A Carnival World

She blushes like you’ve complimented her personally. You wish she wouldn’t.

“In town for long?”

“Just a few days.”

You’re here for as long as it takes.

“Most tourists show up in the summer, for the hiking and the lake.”

“My father grew up around here. He died recently.”

You are here to make things right.

“I’m sorry, hon.”

“That’s okay.”

It’s not.

“Can I get you anything else, sugar?”

“Just another cup of coffee, ma’am.”

“You should try the pot pie, best in county.”

You aren’t hungry, but you want her to keep smiling at you, so you tell her that would be nice. As she turns to go, you ask if there is anywhere in town to buy hunting supplies. She circles a surplus on a map of the area for you. Underneath it, she writes her phone number.

Her name really is Lucy.

Sitting across from you, your father has folded his arms. He doesn’t order anything. He just stares at you. She never looks at him. Nobody ever does.

***

Your phone was off when the hospital called. Your father is dead. Now your mother is dead, too. You hadn’t been there for either one. You hurl your phone out the window. There is clandestine clatter as the plastic hits the street, and the glass cracks. After a moment, its light go out.

***

“Little cunt motherfucker!”

The store’s alarm is blaring in your ears. The ski mask itches against your skin, you can feel condensation around your mouth, sweat forming in your matted hair. The broken glass under your shoes moans against the floor as you try to move your feet.

You still have the manager between your legs, holding the front of his shirt in one hand. Your knuckles ache, your heart is pounding in your chest.

You hit him again, and blood splatters as the man’s nose crunches.

“Motherfucker,” he says again, but this time his voice is a croak, broken and breathless.

His face looks flattened, one of his eyes swollen shut. You’ve knocked out two of his front teeth. This is your fault. You should have known the driver’s ID wouldn’t be enough. You should have had a hunting license forged.  There isn’t time. That takes weeks. You have days.

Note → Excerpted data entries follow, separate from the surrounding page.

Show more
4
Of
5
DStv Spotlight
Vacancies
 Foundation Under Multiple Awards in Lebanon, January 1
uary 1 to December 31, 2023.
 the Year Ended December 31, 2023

This is his fault, he should have just given you the gun. He shouldn’t have tried to stop you. Nothing can stop you.

I’m sorry, you want to say.

“Stop fucking swearing,” you say instead.

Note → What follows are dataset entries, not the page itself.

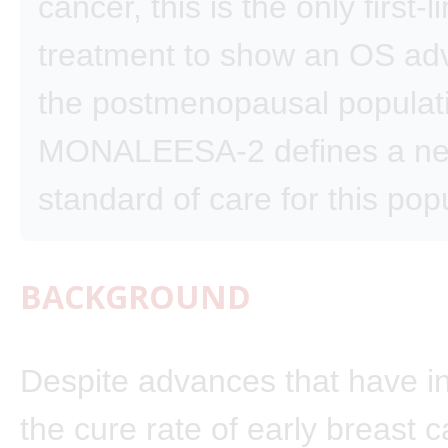
cancer, this is the only first-l
treatment to show an OS ad
the postmenopausal populat
MONALEESA-2 defines a n
standard of care for this pop
BACKGROUND
Despite advances that have i
the cure rate of early breast c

This time when you hit him, the back of his head hits the floor with a smack. Is he dead? No. You let go, staggering back to your feet, lurching behind the register. You take a pistol. Just a hand gun. That’s all you need.

Someone is still screaming. There is a woman in the store, holding equipment for ice fishing. She is still screaming. You squeeze the gun in your hand, point it at her. Is there a bullet in the chamber yet? You can’t remember. Blood is seeping through your gloves. But your mask is still on. She can’t see your face. You lower the gun.

“Life’s a carnival,” you say in a voice that sounds nothing like you. You say it like it can explain to the room what is happening.

You look down at the shattered glass for your reflection. You can’t see your face. The store manager has not moved. Is he dead? No.

Your father is pointing at the backdoor. His eyes are telling you to take the gun and run. You do as you are told.

***

The gun is stuffed down the back of your shirt. You can feel the cool carbon against your skin. You ditch the mask in the first trashcan you see. You ditch the gloves in the next and the coat. You don’t care that it’s cold. There is a car barely two blocks away.

There’s something catching your feet, and you stumble. What was that?

There is a kitten lying in the wet mud in front of you, curled into a ball, its snow white fur slicked. You stare at it. The shock of something so small makes the stinging in your hands so alien. It’s hard to reconcile soft and harmless things with violent ends. Drops of blood roll from the tips of your fingers, landing on the ground around the tiny creature, splashes nobody can hear. There, with your spilt blood forming a halo around its soft body, the white kitten looks like a skull.

It is so still. Is it dead? No.

Your bruised and broken hands ache as you reach down, not knowing why.

***

The bathroom mirror of your room on the third floor of the Best Western Adirondack is fogged up by the steam of the running hot water. It’s a relief not to be able to see yourself. Sitting in the hotel shower, curled up to one side of the small tub as hot water dances along your skin and escapes off to the world you can’t follow.